Structure of MobileNet-V3 model.

MobileNet-v3 is a convolutional neural network architecture, representing the third iteration of the MobileNet series, with significant improvements in accuracy and efficiency over its predecessors. By employing lightweight building blocks and incorporating advanced features such as squeeze-and-excitation modules, MobileNet-v3 achieves a balanced trade-off between accuracy and efficiency. To ensure a lightweight model, considerations were made for its use in automotive mobile devices and embedded vision applications.

In the model backbone, the first bottleneck layer, C3, is replaced with MobileNet-v3. Before the second C3 of the original backbone, a MobileNet-v3 module is added, while the third C3 module is eliminated. To enhance the model’s ability to capture global contextual information and improve object detection performance, the self-attention mechanism is introduced. The GAM module substitutes the final C3 of the YOLOv5s backbone network.

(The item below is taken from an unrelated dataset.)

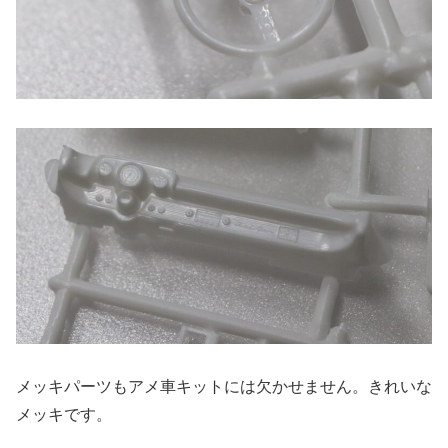
メッキパーツもアメ車キットには欠かせません。きれいな
メッキです。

Global attention mechanism

With the advancement of deep neural networks, the attention mechanism has been extensively utilized across various application domains27. The GAM represents a widely implemented attention mechanism across various deep learning models, permitting the model to consider all positions within the input sequence while generating new hidden states. This mechanism enables the model to better understand and process the contextual information within images. It assists the model in comprehending the relative positioning of objects and in managing complex backgrounds more efficiently. Within object detection tasks, this translates into more precise identification of small or densely placed objects, as well as improved handling of obstructions and overlaps28.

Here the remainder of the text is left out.